Merger & Acquisition Insights

Guest Columnist – In the Hot Seat with TCA Profitability Program (TPP)

Posted on September 19, 2018 by Spencer Tenney

The TCA Profitability Program (TPP) is an exclusive business improvement initiative provided by the Truckload Carriers Association. This service provides multiple paths for trucking enterprises of all sizes to understand how they are performing (financially and operationally) versus similar companies. The pinnacle of TPP is the Best Practice Groups. Currently, the Best Practice Groups are comprised of 84 member carriers within eight operating mode-specific groups. Jack Porter is the Managing Director of TPP, and Chris Henry is the Program Manager for TPP and TCA inGauge, the cloud-based bench-marking platform.

       Jack Porter                     Chris Henry                          

Q: With arguably the best freight market in decades, how do TPP members make the most of this unique time?

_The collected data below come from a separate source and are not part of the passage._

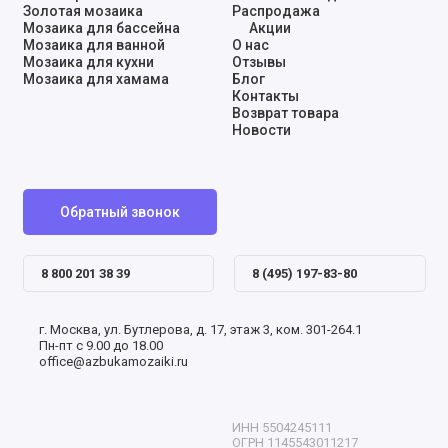
Золотая мозаика
Распродажа
Мозаика для бассейна
Акции
Мозаика для ванной
О нас
Мозаика для кухни
Отзывы
Мозаика для хамама
Блог
Контакты
Возврат товара
Новости
Обратный звонок
8 800 201 38 39
8 (495) 197-83-80
г. Москва, ул. Бутлерова, д. 17, этаж 3, ком. 301-264.1
Пн-пт с 9.00 до 18.00
office@azbukamozaiki.ru
ИНН 5504245111
ОГРН 1145543011217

A: In general, I think everyone has a general anxiety about the market. Number one, they know it’s not going to last forever, so they want to take advantage while things are still hot. Trucking companies are finally realizing the kind of returns they should be. Especially those companies who’ve done the right things all along and have made the right investments. Number two, the driver shortage is real (surprise, surprise). Combining a growing shortage of the main instrument for fulfilling their customer obligations with the best freight rates in decades is an interesting case study for an economist (from an outsider’s point of view). However, for those on the front-lines, watching (very) profitable opportunities evaporate because you can’t find drivers is as infuriating as it can get. Further, for those who are able to transfer this freight demand over to their brokerage operations, there is a similar shortage of qualified third-party carriers. In short, yes operating ratios are up, but expansion and absolute returns are constrained by the driver shortage. Conversely, if it wasn’t for the shortage, the freight rates wouldn’t be where they are today.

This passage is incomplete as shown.